| Summary | National Percentile | Rank vs Metro |
|---|---|---|
| Housing | 69th | Good |
| Demographics | 68th | Best |
| Amenities | 45th | Fair |
Multifamily Valuation
| Property Details | |
|---|---|
| Address | 2500 NW 9th Ave, Wilton Manors, FL, 33311, US |
| Region / Metro | Wilton Manors |
| Year of Construction | 1972 |
| Units | 22 |
| Transaction Date | 2013-11-21 |
| Transaction Price | $2,841,800 |
| Buyer | PIRITA INVESTMENT & DEVELOPMENT FUND LLC |
| Seller | MANORS 40 LLC |
2500 NW 9th Ave Wilton Manors 22-Unit Value-Add
Elevated ownership costs in the neighborhood support durable rental demand, and, according to WDSuite’s CRE market data, fundamentals point to stable occupancy with room for operational upside.
Wilton Manors sits within the Fort Lauderdale-Pompano Beach-Sunrise metro and scores a B+ neighborhood rating, placing it above the metro median (rank 128 of 345). For investors, the immediate takeaway is a renter-demand story supported by a high-cost ownership landscape and steady household incomes, while day-to-day livability hinges more on groceries and restaurants than on parks or cafes.
Amenity access is mixed: grocery density is competitive among Fort Lauderdale-Pompano Beach-Sunrise neighborhoods (rank 36 of 345) and in the top quartile nationally, while restaurant options also rate well (rank 109 of 345; above national median). By contrast, parks and cafes are sparse locally (both ranked 345 of 345), suggesting residents rely on nearby districts for certain lifestyle amenities. Lease-up and retention strategies should lean on convenience to daily needs rather than green space.
Home values in the neighborhood are elevated (nationally high percentile), and the value-to-income ratio ranks near the top of U.S. neighborhoods, which generally reinforces reliance on rental housing and supports pricing power when paired with effective lease management. Rent-to-income appears relatively manageable versus national norms, which can aid renewal velocity and reduce turnover risk. Neighborhood occupancy is around the metro midpoint, indicating room to capture performance through asset-level operations rather than market tailwinds alone.
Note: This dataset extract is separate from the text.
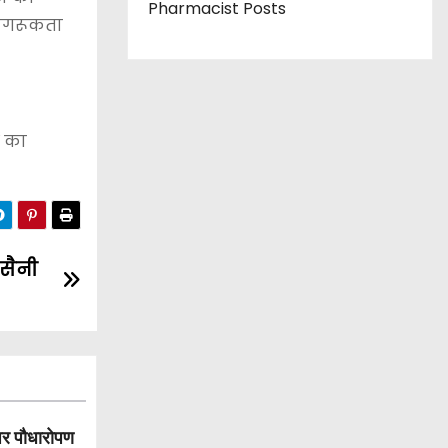
Pharmacist Posts
 जागरूकता
ं का
 सैनी
पर पौधारोपण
Demographics within a 3-mile radius show population and household growth over the last five years with further expansion projected by 2028, pointing to a larger tenant base and continued depth for multifamily demand. Renter-occupied housing constitutes a meaningful share of units in this 3-mile area, supporting a stable leasing funnel for a 22-unit asset. The property’s 1972 vintage is slightly older than the neighborhood average year built, highlighting potential value-add via interior updates and systems modernization to compete effectively against newer stock.

Safety indicators are mixed. Relative to the metro, the neighborhood’s crime position sits below the median (rank 207 of 345), and compared with neighborhoods nationwide it trends below the national median for safety (around the 38th percentile). Recent data also show a modest year-over-year increase in violent offenses and a larger uptick in property incidents. For underwriting, this argues for routine security measures and attention to lighting, access control, and resident communications, while recognizing that safety performance varies by block and over time.
Nearby employers span corporate headquarters and regional offices that support a broad workforce tenant base and convenient commutes, including AutoNation, Tenet Healthcare, Office Depot, Johnson & Johnson, and Mosaic.
- AutoNation — automotive retail (2.7 miles) — HQ
- Tenet Healthcare Corporation, Florida Region — healthcare services (12.7 miles)
- Office Depot — office supplies (17.0 miles) — HQ
- Johnson & Johnson — pharmaceuticals (19.7 miles)
- Mosaic — fertilizers (24.0 miles)
This 22-unit, 1972-built property offers a value-add angle in a neighborhood where high ownership costs sustain multifamily demand and renter concentration provides a reliable leasing pipeline. Neighborhood occupancy trends are roughly mid-pack for the metro, so outsized results will likely come from property-level execution: targeted renovations, amenity positioning around daily convenience, and disciplined lease management.
According to CRE market data from WDSuite, grocery and restaurant access is strong relative to peers, while limited parks and cafes suggest a focus on in-unit finishes and practical amenities to win renewals. Within a 3-mile radius, population and household growth—with rising incomes and a sizable renter-occupied share—support ongoing absorption and rent durability, while a high-cost ownership market reinforces renter reliance on multifamily housing.
- Elevated home values and value-to-income ratios bolster rental demand and pricing power when managed carefully.
- 3-mile demographics indicate population and household growth, expanding the tenant base and supporting occupancy stability.
- 1972 vintage creates a clear value-add path via interior upgrades and systems modernization to improve competitiveness.
- Strong access to groceries and restaurants supports livability; lean into convenience-forward amenities and operations.
- Risks: safety metrics track below the national median and occupancy is mid-metro; plan for security, targeted capex, and disciplined leasing.